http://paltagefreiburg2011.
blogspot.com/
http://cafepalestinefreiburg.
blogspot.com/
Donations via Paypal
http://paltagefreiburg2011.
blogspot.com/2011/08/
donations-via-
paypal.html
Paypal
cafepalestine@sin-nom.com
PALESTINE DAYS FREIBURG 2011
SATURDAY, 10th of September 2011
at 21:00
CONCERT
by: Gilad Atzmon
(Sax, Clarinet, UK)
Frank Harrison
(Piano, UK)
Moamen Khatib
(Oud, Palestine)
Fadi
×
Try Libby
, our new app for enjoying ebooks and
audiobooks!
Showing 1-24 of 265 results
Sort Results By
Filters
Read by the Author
--
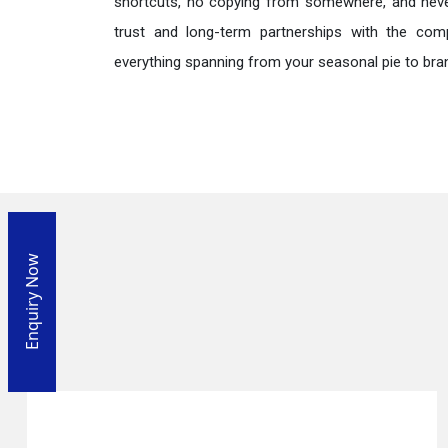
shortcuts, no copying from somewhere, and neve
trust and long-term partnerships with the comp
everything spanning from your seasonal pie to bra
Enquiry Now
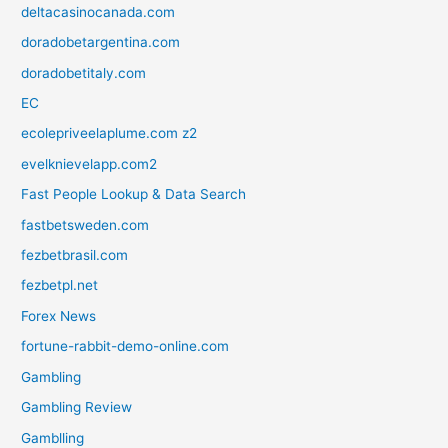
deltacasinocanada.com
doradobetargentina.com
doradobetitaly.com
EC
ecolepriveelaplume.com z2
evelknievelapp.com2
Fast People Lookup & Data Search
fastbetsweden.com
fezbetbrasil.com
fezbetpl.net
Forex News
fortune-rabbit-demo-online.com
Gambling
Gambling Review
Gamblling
* * *
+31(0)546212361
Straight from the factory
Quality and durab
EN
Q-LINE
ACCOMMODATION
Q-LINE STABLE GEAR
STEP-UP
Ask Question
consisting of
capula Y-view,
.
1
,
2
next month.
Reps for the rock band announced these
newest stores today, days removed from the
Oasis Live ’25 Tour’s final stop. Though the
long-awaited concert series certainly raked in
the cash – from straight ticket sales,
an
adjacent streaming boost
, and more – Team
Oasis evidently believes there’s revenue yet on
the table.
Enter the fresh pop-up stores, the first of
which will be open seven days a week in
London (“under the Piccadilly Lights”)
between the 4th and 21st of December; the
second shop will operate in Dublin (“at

## Required work
Wherever the word "from" appears in the listing, copy the line that holds it.

## Final answer
shortcuts, no copying from somewhere, and neve
everything spanning from your seasonal pie to bra
Straight from the factory
newest stores today, days removed from the
the cash – from straight ticket sales,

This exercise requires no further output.